How does the real IRS actually contact you?
Almost always by mail. The IRS puts it plainly on its own site: “We normally contact you the first time by mail delivered by the U.S. Postal Service.” A letter or notice comes first, printed on paper, with a specific notice number (something like CP14 or LTR letters) and your tax year on it. That first contact is not a phone call, and it is definitely not a text message with a link.
Can the IRS ever call you? Yes — but usually only after it has already mailed you about the same issue, and typically to confirm an appointment or discuss an audit item you already know about. The agency has also sharply cut back on unannounced in-person visits, so a stranger showing up at your door claiming to be a revenue officer is now far more likely to be a fraud than the genuine article.
Email and text are the tightest of all. The IRS says it only emails or texts taxpayers who have opted in, and legitimate email comes from an address ending in .irs.gov (or from irs@service.govdelivery.com). It will never send you an unexpected text about a “refund” or “rebate” with a button to tap. When in doubt, treat any surprise digital message as a scam until you’ve checked it another way.
What the IRS will never do
This is the part worth memorizing, because scammers rely on you not knowing it. The IRS itself lists the things it does not do, and each one is a red flag when it happens to you.
- Demand a specific payment method. The IRS will never insist you pay by gift card, prepaid debit card, wire transfer, or cryptocurrency. Real tax payments go through IRS.gov/payments, your bank, or a check to the U.S. Treasury.
- Threaten to send police to arrest you. No legitimate IRS employee threatens jail, deportation, or having your license revoked for not paying on the spot.
- Refuse to let you question or appeal. You always have the right to challenge what you supposedly owe.
- Ask for card numbers over the phone or demand your full Social Security number, bank login, or IP PIN in a cold call.
Notice the pattern. Every one of those tactics is built on urgency and fear — pay now, or something terrible happens. The real tax system does not work that way. It moves in writing, on a timeline, with appeal rights attached.
One more trick to know about: caller ID spoofing. Criminals can fake the number that shows up on your phone so it reads “IRS” or a Washington, D.C. area code. Seeing an official-looking number proves nothing.
Real letter or fake notice — how do you check?
Say a letter arrives and you genuinely can’t tell. Don’t panic, and don’t call the phone number printed on the letter itself — a fake notice will list a fake number that connects you straight to the scammer.
Instead, verify it independently. The cleanest way is to log in to your secure IRS Online Account at IRS.gov. Genuine notices show up in your account file; if the letter you’re holding isn’t there, be very suspicious. You can also look up the CP or LTR number in the IRS notices database on its website to confirm the notice type is real and matches what you received. If you still have questions, call the main IRS customer service line you find yourself on IRS.gov — never a number handed to you by the person who contacted you.
The same “verify it yourself” habit protects you across every impersonation scheme, not just tax ones. It’s the same discipline we describe for guarding your file in our guide to a credit freeze for seniors, and the same instinct that trips up the common Medicare scams of 2026. The con only works if you act fast without checking. Slow down, and it falls apart.
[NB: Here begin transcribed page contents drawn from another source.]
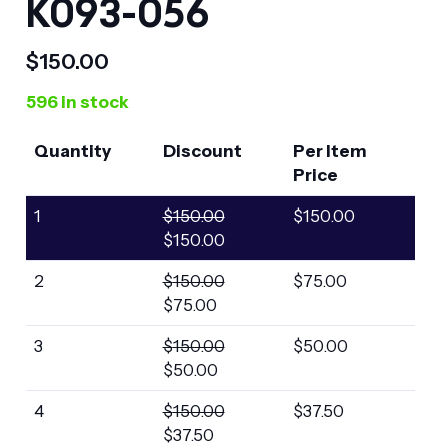
K093-056
$
150.00
596 in stock
Quantity
Discount
Per Item
Price
1
$
150.00
$
150.00
$
150.00
2
$
150.00
$
75.00
$
75.00
3
$
150.00
$
50.00
$
50.00
4
$
150.00
$
37.50
$
37.50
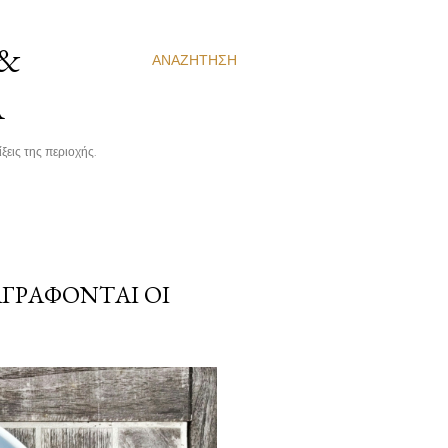
 &
ΑΝΑΖΉΤΗΣΗ
Α
ξεις της περιοχής.
ΑΓΡΆΦΟΝΤΑΙ ΟΙ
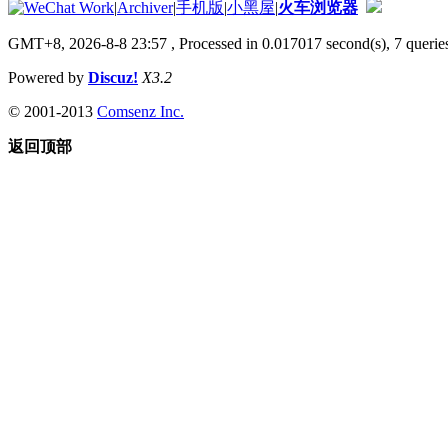
|
Archiver
|
手机版
|
小黑屋
|
火车浏览器
GMT+8, 2026-8-8 23:57
, Processed in 0.017017 second(s), 7 queries
Powered by
Discuz!
X3.2
© 2001-2013
Comsenz Inc.
返回顶部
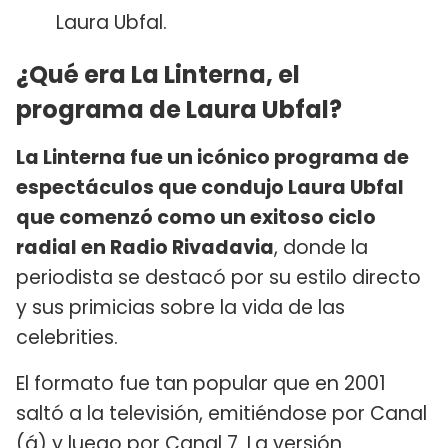
Laura Ubfal.
¿Qué era La Linterna, el
programa de Laura Ubfal?
La Linterna fue un icónico programa de
espectáculos que condujo Laura Ubfal
que c
omenzó como un exitoso ciclo
radial en Radio Rivadavia
, donde la
periodista se destacó por su estilo directo
y sus primicias sobre la vida de las
celebrities.
El formato fue tan popular que en 2001
saltó a la televisión, emitiéndose por Canal
(á) y luego por Canal 7. La versión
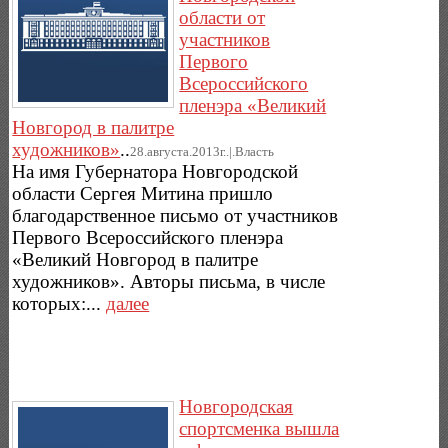
области от
участников
Первого
Всероссийского
пленэра «Великий
Новгород в палитре
художников»
..
28.августа.2013г..|.Власть
На имя Губернатора Новгородской
области Сергея Митина пришло
благодарственное письмо от участников
Первого Всероссийского пленэра
«Великий Новгород в палитре
художников». Авторы письма, в числе
которых:...
далее
Новгородская
спортсменка вышла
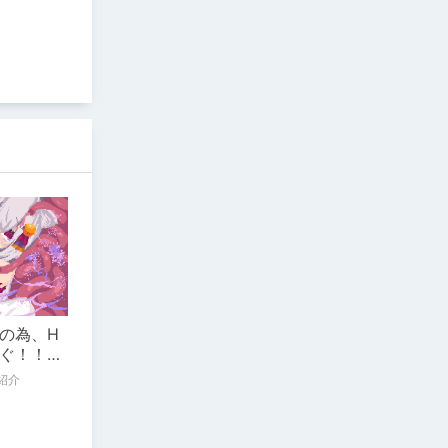
の為、H
ぐ！！戦
稼げ!ある
紹介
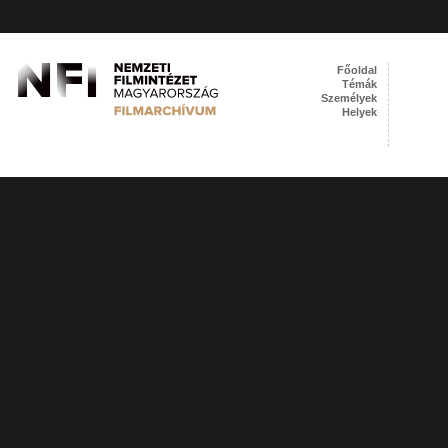
Főoldal
Témák
Személyek
Helyek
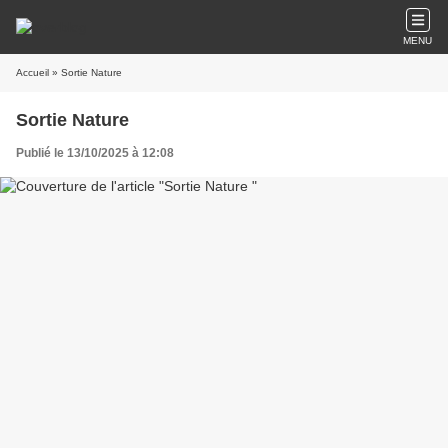
MENU
Accueil
» Sortie Nature
Sortie Nature
Publié le 13/10/2025 à 12:08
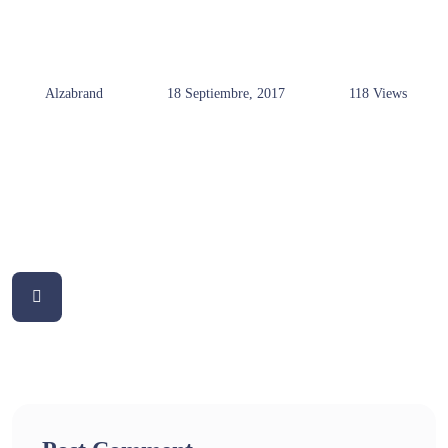
Alzabrand
18 Septiembre, 2017
118 Views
What to do if you already got a suspicious call or message
Hang up. That’s the FTC’s advice, and it’s the right move — you don’t owe a caller an explanation. According to the Federal Trade Commission, government impersonators often use a fake official-sounding name (one making the rounds is the “Tax Resolution Oversight Department”), claim you owe money, and push you toward gift cards or wire transfers. None of that is how a real agency behaves.
If you want to be sure you don’t actually owe anything, look up your balance yourself through your IRS online account or the number listed on IRS.gov. Then report the imposter, because reporting is what helps investigators shut these operations down. Send the scammer’s phone number and details to phishing@irs.gov with “IRS Phone Scam” in the subject line, and file a report at ReportFraud.ftc.gov. If you got a phishing email pretending to be the IRS, forward the whole thing to phishing@irs.gov before you delete it.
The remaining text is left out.